TASK TO CARRY OUT — Pull every line that includes the word "more" out of the data below and copy it.

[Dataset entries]
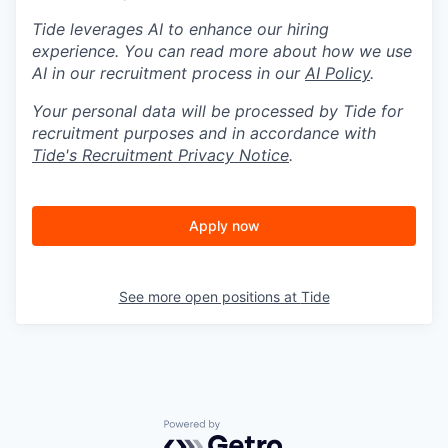
Tide leverages AI to enhance our hiring
experience. You can read more about how we use
AI in our recruitment process in our
AI Policy
.
Your personal data will be processed by Tide for
recruitment purposes and in accordance with
Tide's Recruitment Privacy Notice
.
Apply now
See more open positions at
Tide
Powered by Getro.com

WRITTEN ANSWER —
experience. You can read more about how we use
See more open positions at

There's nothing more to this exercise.